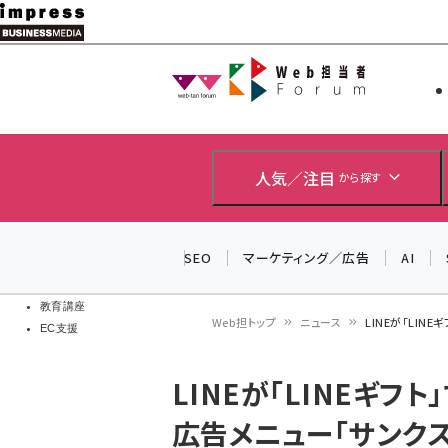
メ
イ
Web担当者
Web担当者
ン
EC担当者
コ
製品導入
ン
企業IT
ソフト開発
テ
人気／注目
から探す
IoT・AI
ン
DCクラウド
研究・調査
ツ
SEO
マーケティング／広告
AI
エネルギー
に
ドローン
移
教育講座
Web担トップ
ニュース
LINEが「LI
EC支援
動
パ
LINEが「LINEギ
ン
広告メニュー「サンク
く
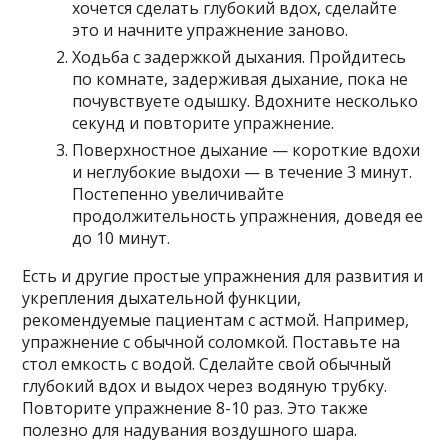
хочется сделать глубокий вдох, сделайте
это и начните упражнение заново.
Ходьба с задержкой дыхания. Пройдитесь
по комнате, задерживая дыхание, пока не
почувствуете одышку. Вдохните несколько
секунд и повторите упражнение.
Поверхностное дыхание — короткие вдохи
и неглубокие выдохи — в течение 3 минут.
Постепенно увеличивайте
продолжительность упражнения, доведя ее
до 10 минут.
Есть и другие простые упражнения для развития и
укрепления дыхательной функции,
рекомендуемые пациентам с астмой. Например,
упражнение с обычной соломкой. Поставьте на
стол емкость с водой. Сделайте свой обычный
глубокий вдох и выдох через водяную трубку.
Повторите упражнение 8-10 раз. Это также
полезно для надувания воздушного шара.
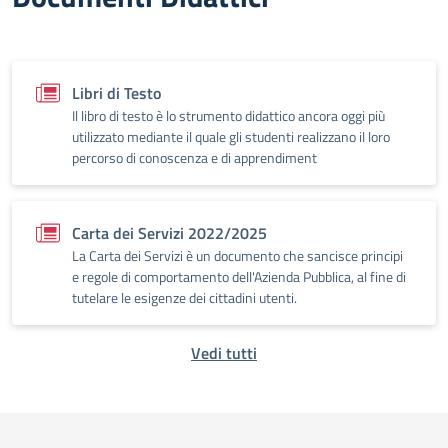
Libri di Testo
Il libro di testo è lo strumento didattico ancora oggi più
utilizzato mediante il quale gli studenti realizzano il loro
percorso di conoscenza e di apprendiment
Carta dei Servizi 2022/2025
La Carta dei Servizi è un documento che sancisce principi
e regole di comportamento dell'Azienda Pubblica, al fine di
tutelare le esigenze dei cittadini utenti.
Vedi tutti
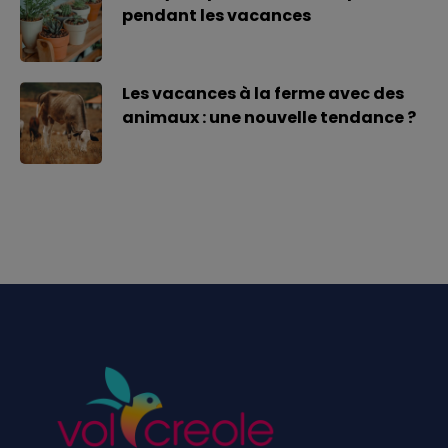
pendant les vacances
Les vacances à la ferme avec des
animaux : une nouvelle tendance ?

★ ★ ★ ★ ★ ★ ★

> Your assignment
Out of the data above, transcribe exactly and only the lines starting with the line that has "почувствуете одышку. Вдохните несколько" and going on through the line that has "рекомендуемые пациентам с", both included.

> Worked solution
почувствуете одышку. Вдохните несколько
секунд и повторите упражнение.
Поверхностное дыхание — короткие вдохи
и неглубокие выдохи — в течение 3 минут.
Постепенно увеличивайте
продолжительность упражнения, доведя ее
до 10 минут.
Есть и другие простые упражнения для развития и
укрепления дыхательной функции,
рекомендуемые пациентам с астмой. Например,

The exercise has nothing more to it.